Find $$\alpha^2 + \beta^2$$ where $$(\alpha, \beta)$$ is the set of positive $$\lambda$$ values for which the local minimum of $$(1 + x(\lambda^2 - x^2))$$ satisfies $$\frac{x^2+x+2}{x^2+5x+6} < 0$$.

$$f'(x) = \lambda^2 - 3x^2 = 0 \Rightarrow x = \pm \frac{\lambda}{\sqrt{3}}$$

$$f''(x) = -6x$$. At $$x = \lambda/\sqrt{3}$$: $$f'' = -6\lambda/\sqrt{3} < 0$$ (local max).

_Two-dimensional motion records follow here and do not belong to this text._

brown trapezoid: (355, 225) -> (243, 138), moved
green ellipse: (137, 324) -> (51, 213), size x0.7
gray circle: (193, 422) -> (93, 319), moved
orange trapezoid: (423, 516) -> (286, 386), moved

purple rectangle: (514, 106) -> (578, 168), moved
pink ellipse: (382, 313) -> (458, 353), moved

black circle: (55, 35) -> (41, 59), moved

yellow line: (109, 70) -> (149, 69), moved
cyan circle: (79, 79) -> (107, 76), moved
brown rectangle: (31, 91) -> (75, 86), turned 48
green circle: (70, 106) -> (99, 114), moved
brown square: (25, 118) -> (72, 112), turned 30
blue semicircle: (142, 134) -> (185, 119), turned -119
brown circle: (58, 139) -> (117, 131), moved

At $$x = -\lambda/\sqrt{3}$$: $$f'' = 6\lambda/\sqrt{3} > 0$$ (local min).

The local minimum is at $$x_0 = -\frac{\lambda}{\sqrt{3}}$$ (negative value since $$\lambda > 0$$).

$$\frac{x_0^2 + x_0 + 2}{x_0^2 + 5x_0 + 6} < 0$$

Numerator: $$x_0^2 + x_0 + 2$$. Discriminant = $$1 - 8 = -7 < 0$$. Since leading coefficient > 0, numerator is always positive.

Denominator: $$x_0^2 + 5x_0 + 6 = (x_0+2)(x_0+3) < 0$$

This requires $$-3 < x_0 < -2$$.

$$-3 < -\frac{\lambda}{\sqrt{3}} < -2$$

$$2 < \frac{\lambda}{\sqrt{3}} < 3$$

$$2\sqrt{3} < \lambda < 3\sqrt{3}$$

So $$\alpha = 2\sqrt{3}$$, $$\beta = 3\sqrt{3}$$.

$$\alpha^2 + \beta^2 = 12 + 27 = 39$$

The correct answer is $$\boxed{39}$$.